Task statement
From the entries that follow, gather each line holding the word "Mede".

Transcribed page contents:
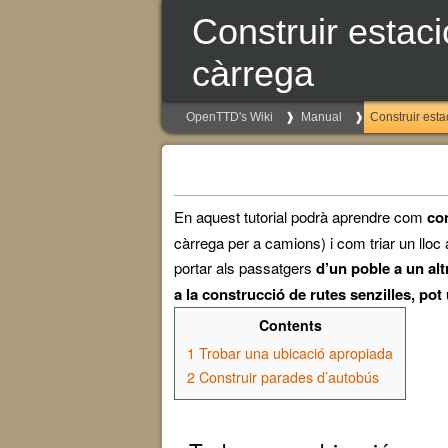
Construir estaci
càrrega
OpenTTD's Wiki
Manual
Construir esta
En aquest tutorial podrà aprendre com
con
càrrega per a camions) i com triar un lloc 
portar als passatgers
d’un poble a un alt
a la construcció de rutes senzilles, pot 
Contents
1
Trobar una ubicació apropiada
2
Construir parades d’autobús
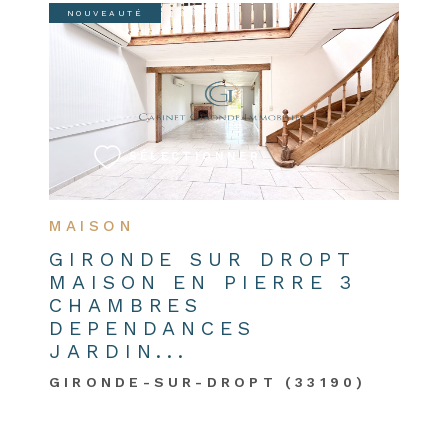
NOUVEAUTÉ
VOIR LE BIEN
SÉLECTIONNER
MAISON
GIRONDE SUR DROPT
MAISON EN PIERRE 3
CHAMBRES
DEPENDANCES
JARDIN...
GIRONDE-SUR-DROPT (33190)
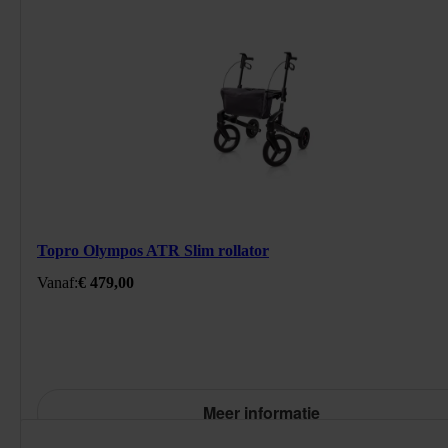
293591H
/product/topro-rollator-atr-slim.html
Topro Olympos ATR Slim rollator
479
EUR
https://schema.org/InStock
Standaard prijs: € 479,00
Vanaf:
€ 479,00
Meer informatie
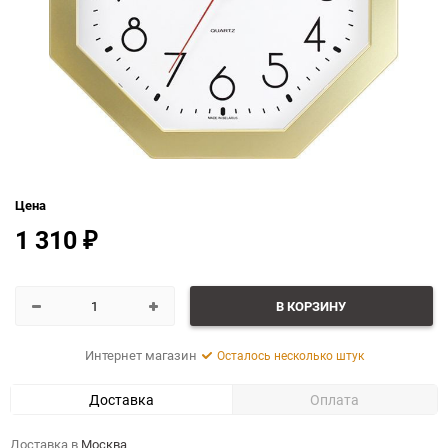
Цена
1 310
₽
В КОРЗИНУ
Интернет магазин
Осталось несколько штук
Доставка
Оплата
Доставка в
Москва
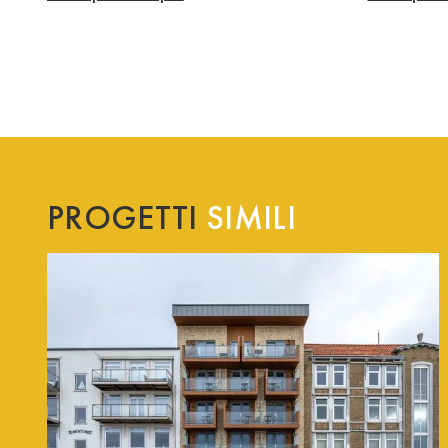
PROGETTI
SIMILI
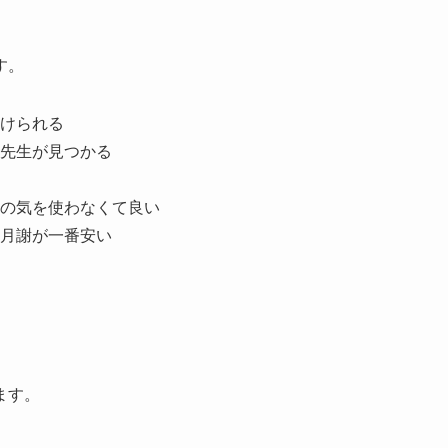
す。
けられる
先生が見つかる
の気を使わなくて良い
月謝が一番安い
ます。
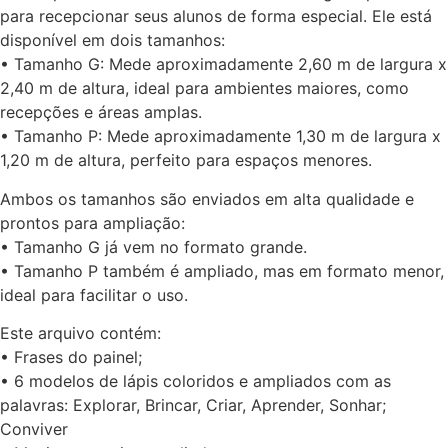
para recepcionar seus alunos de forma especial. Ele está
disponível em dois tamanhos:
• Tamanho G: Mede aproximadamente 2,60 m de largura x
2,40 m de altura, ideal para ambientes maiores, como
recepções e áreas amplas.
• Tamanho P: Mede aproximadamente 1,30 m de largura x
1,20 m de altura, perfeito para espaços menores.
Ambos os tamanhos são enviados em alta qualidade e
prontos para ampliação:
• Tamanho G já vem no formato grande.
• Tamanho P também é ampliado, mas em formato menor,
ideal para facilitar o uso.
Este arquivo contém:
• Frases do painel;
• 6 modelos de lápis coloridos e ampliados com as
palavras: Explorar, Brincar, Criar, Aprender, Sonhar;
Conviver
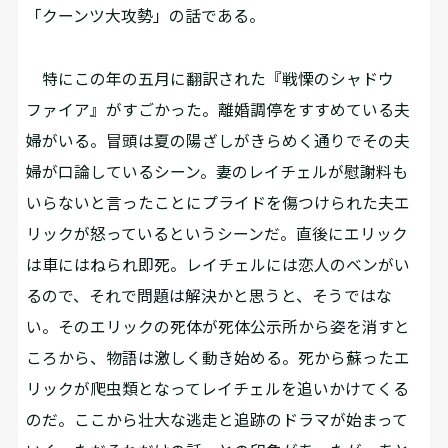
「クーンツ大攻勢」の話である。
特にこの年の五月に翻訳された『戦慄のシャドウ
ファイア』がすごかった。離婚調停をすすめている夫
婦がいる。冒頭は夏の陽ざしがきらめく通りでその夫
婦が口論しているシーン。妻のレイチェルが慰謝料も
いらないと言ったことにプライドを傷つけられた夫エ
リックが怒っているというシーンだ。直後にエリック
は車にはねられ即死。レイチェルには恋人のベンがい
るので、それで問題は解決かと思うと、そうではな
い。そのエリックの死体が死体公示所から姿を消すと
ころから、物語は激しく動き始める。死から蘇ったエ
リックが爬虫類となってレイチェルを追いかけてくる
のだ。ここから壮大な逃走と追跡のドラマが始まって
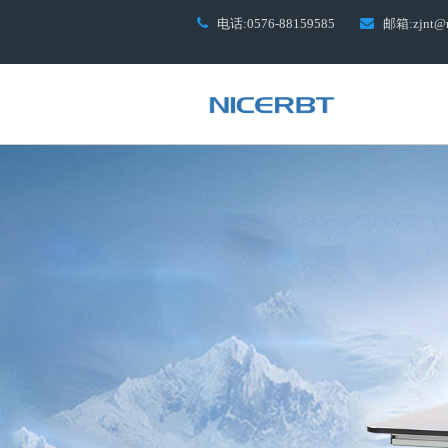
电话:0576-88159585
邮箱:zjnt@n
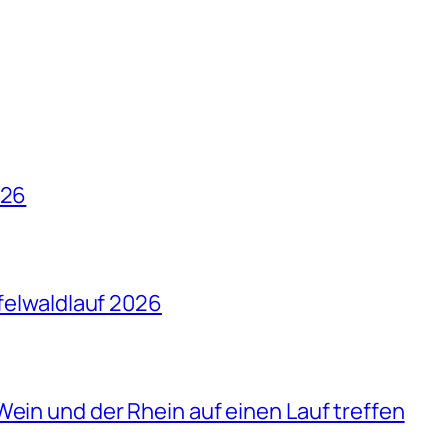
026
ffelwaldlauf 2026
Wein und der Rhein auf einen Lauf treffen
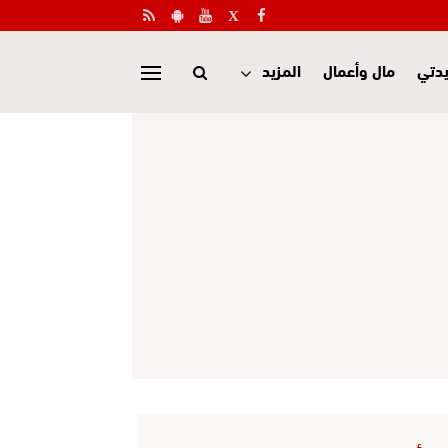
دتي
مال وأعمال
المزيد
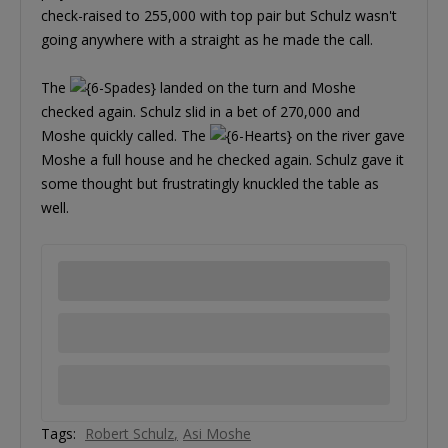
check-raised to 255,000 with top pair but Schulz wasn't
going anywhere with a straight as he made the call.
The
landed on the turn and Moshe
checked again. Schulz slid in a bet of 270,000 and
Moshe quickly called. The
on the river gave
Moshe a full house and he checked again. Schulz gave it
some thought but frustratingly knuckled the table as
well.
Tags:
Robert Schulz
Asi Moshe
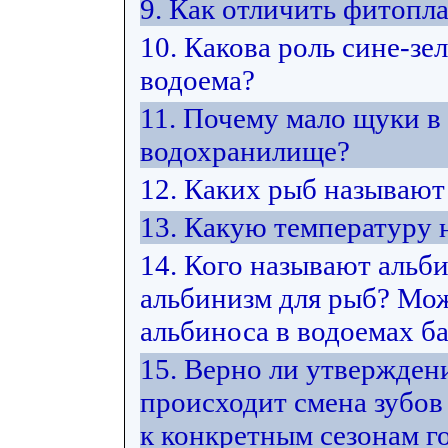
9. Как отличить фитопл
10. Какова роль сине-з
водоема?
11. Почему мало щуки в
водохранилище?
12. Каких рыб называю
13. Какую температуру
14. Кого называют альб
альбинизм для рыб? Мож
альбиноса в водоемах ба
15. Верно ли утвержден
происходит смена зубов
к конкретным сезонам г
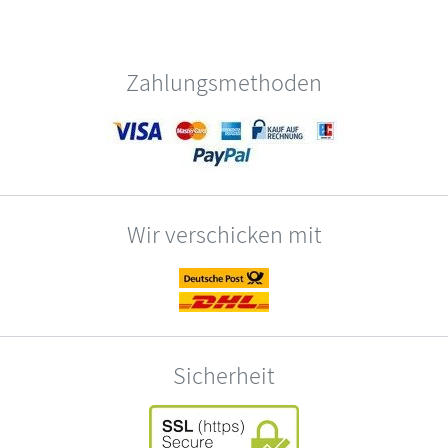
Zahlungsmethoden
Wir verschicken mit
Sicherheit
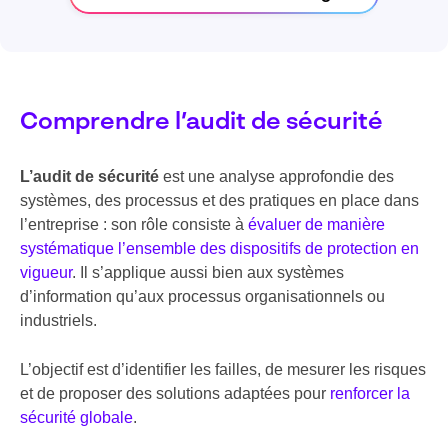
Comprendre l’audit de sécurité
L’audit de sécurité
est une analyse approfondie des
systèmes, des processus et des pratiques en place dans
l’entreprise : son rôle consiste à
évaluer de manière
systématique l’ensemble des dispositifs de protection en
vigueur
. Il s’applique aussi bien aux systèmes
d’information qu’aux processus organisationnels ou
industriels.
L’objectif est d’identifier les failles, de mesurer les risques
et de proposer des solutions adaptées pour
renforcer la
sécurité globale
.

Solution for this problem
• Tamanho G: Mede aproximadamente 2,60 m de largura x
• Tamanho P: Mede aproximadamente 1,30 m de largura x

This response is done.